Billy Trapnell, mayor of the small town of Metter in Candler County, said that autonomy has made all the difference. Rather than certain communities seeing more construction than others, they’ve been able to blanket the benefits across the region.
“We’ve got to design this in a way so that everyone’s a winner,” he said.
‘Look at what they’re doing’
The success of the transportation tax in some regions has not gone unnoticed by others that originally rejected it.
The 11-county region of Middle Georgia, which includes Macon, voted to reconsider the tax and create a regional roundtable tasked with coming up with a potential list of projects it would fund. That process can take up to a year, which means a referendum wouldn’t be on the ballot until at least November 2017.
Middle Georgia had its own “aha” moment about how T-SPLOST can work for them after developing 2012’s project list, said Laura Mathis, executive director of the middle Georgia Regional Commission.

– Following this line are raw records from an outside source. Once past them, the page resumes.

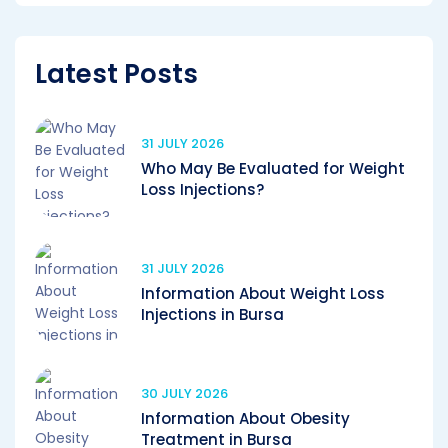
Latest Posts
31 JULY 2026
Who May Be Evaluated for Weight
Loss Injections?
31 JULY 2026
Information About Weight Loss
Injections in Bursa
30 JULY 2026
Information About Obesity
Treatment in Bursa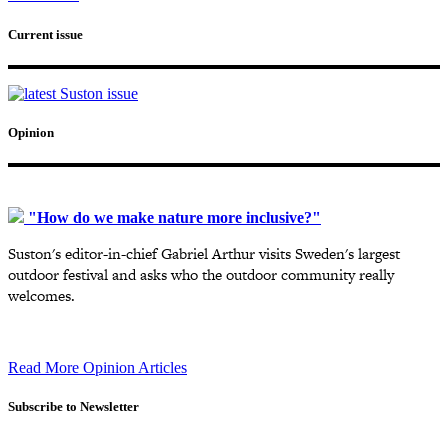
Current issue
Opinion
"How do we make nature more inclusive?"
Suston's editor-in-chief Gabriel Arthur visits Sweden's largest
outdoor festival and asks who the outdoor community really
welcomes.
Read More Opinion Articles
Subscribe to Newsletter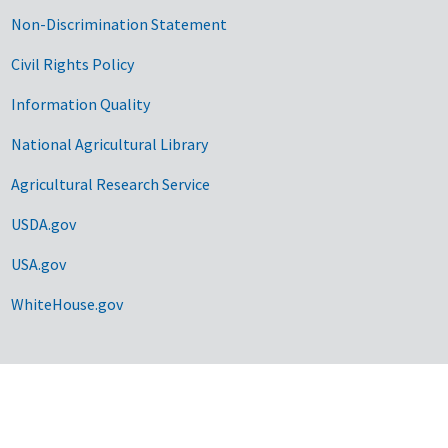
Non-Discrimination Statement
Civil Rights Policy
Information Quality
National Agricultural Library
Agricultural Research Service
USDA.gov
USA.gov
WhiteHouse.gov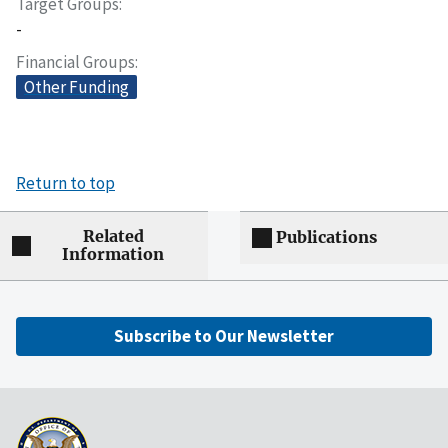
Target Groups
-
Financial Groups
Other Funding
Return to top
Related
Publications
Information
Subscribe to Our Newsletter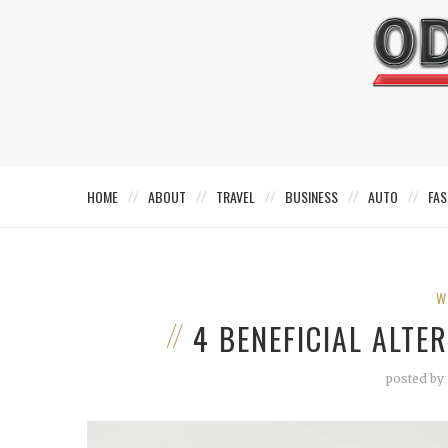
HOME
ABOUT
TRAVEL
BUSINESS
AUTO
FAS
W
4 BENEFICIAL ALTE
posted by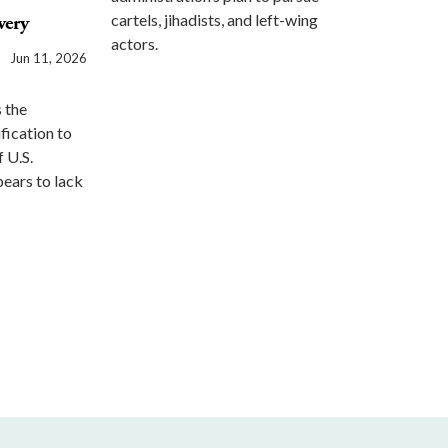
cartels, jihadists, and left-wing
very
actors.
Jun 11, 2026
 the
ification to
f U.S.
pears to lack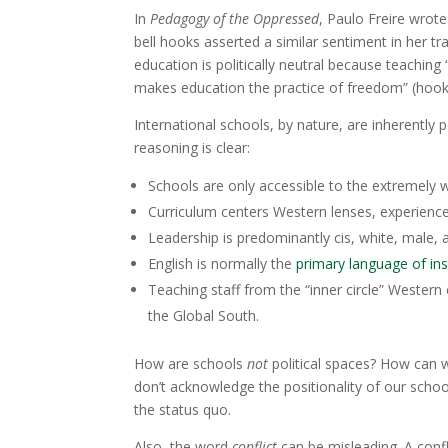
In
Pedagogy of the Oppressed
, Paulo Freire wrote:
bell hooks asserted a similar sentiment in her 
education is politically neutral because teachi
makes education the practice of freedom” (hook
International schools, by nature, are inherently 
reasoning is clear:
Schools are only accessible to the extremely w
Curriculum centers Western lenses, experience
Leadership is predominantly cis, white, male,
English is normally the
primary language of ins
Teaching staff from the “inner circle” Western 
the Global South.
How are schools
not
political spaces? How can 
don’t acknowledge the positionality of our school
the status quo.
Also, the word
conflict
can be misleading. A conf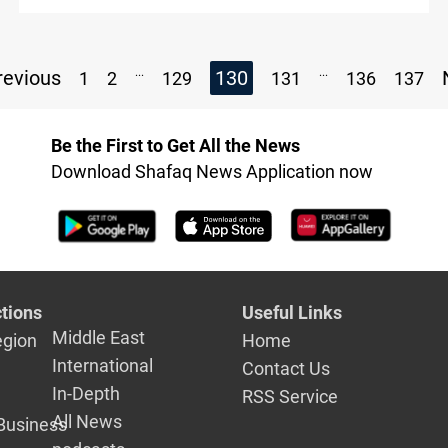
Armenia
...
...
evious
130
1
2
129
131
136
137
Be the First to Get All the News
Download Shafaq News Application now
tions
Useful Links
Middle East
egion
Home
International
Contact Us
In-Depth
RSS Service
All News
Business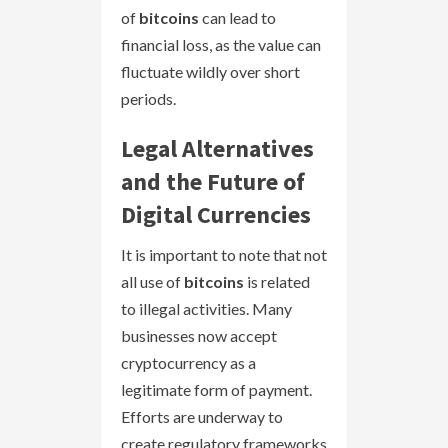
of
bitcoins
can lead to
financial loss, as the value can
fluctuate wildly over short
periods.
Legal Alternatives
and the Future of
Digital Currencies
It is important to note that not
all use of
bitcoins
is related
to illegal activities. Many
businesses now accept
cryptocurrency as a
legitimate form of payment.
Efforts are underway to
create regulatory frameworks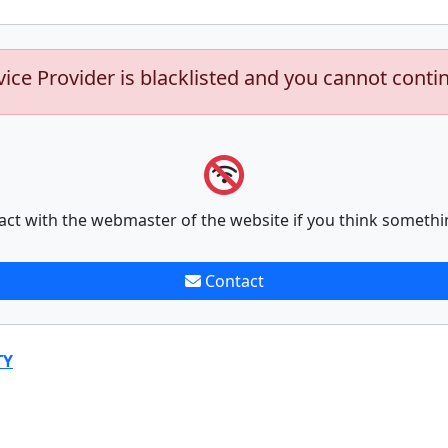
vice Provider is blacklisted and you cannot conti
act with the webmaster of the website if you think somethi
Contact
TY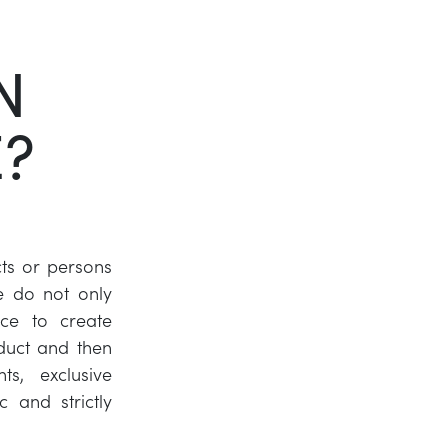
Twitter
N
LinkedIn
E?
ts or persons
e do not only
nce to create
duct and then
ts, exclusive
 and strictly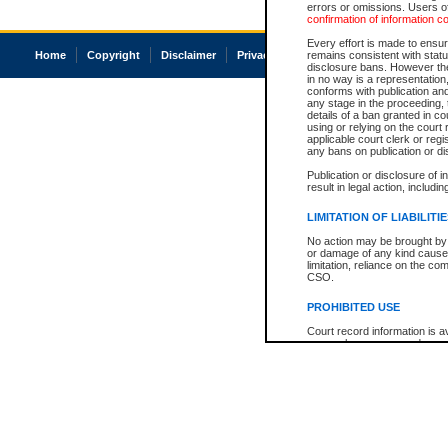
errors or omissions. Users of
confirmation of information c
Every effort is made to ensure
Home
Copyright
Disclaimer
Privacy
Accessibility
remains consistent with stat
disclosure bans. However the 
in no way is a representation,
conforms with publication an
any stage in the proceeding, t
details of a ban granted in cou
using or relying on the court
applicable court clerk or reg
any bans on publication or di
Publication or disclosure of 
result in legal action, includi
LIMITATION OF LIABILITI
No action may be brought by 
or damage of any kind caused
limitation, reliance on the co
CSO.
PROHIBITED USE
Court record information is a
research purposes and may no
resale or other commercial u
Office of the Chief Justice of
Office of the Chief Justice 
information) or Office of the
court record information may
information and research pro
an acknowledgement made of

She also acknowledged that the region has taken note of those already benefiting from the T-SPLOST.
“There was a sense of, ‘Look at what they’re doing,’” Mathis said. “It’s a lot more money than they thought they’d get.”
But it’s bigger than just adjoining regions seeing what’s happening in the next yard over, said said Andy Crosson, executive director of the Central Savannah River Area Regional Commission.
People from all over the country are interested in how Georgia created a program with an approval rating practically unheard of in government programs, especially those that pair state and local interests, Crosson said.
It all comes back to the autonomy the regions have to choose the projects that are the most important to improving their own areas, he said.
In metro Atlanta, T-SPLOST advocates say it was the lack of such willingness to work together as a region — and not just alone as separate counties and cities — that’s impeded transportation progress since 2012.
“With all of us working locally, it makes it harder to make those regional connections,” said Alyssa Davis, program director of Advance Atlanta, a group that sees regional transit as key to a healthy, competitive economy.
‘I’d fight hard for it’
Meantime, the regions that embraced the transportation referendum four years ago are eager not to lose their momentum.
In the River Valley, roads are being widened and rickety bridges rebuilt. There’s a plan to extend the River Walk in Columbus — connecting the city’s business district downtown to the popular northside of town. Three express bus Park-N-Ride locations are planned in Columbus and Muscogee County, improving regional transit options.
In all, just over $410 million in T-SPLOST money will fund projects there through at least 2022.
People don’t want to see those improvements and the relationship forged between state and local officials come to an end; that’s coming through loud and clear from residents, said Howard, the commissioner from Sumter County, which is located in the River Valley region. And when it comes to thinking about eventually renewing the program, Howard said he’s definitely going to be on the front lines.
“I’d fight hard for it,” he said. “And I think all the other candidates would agree with me because all you can see is good.”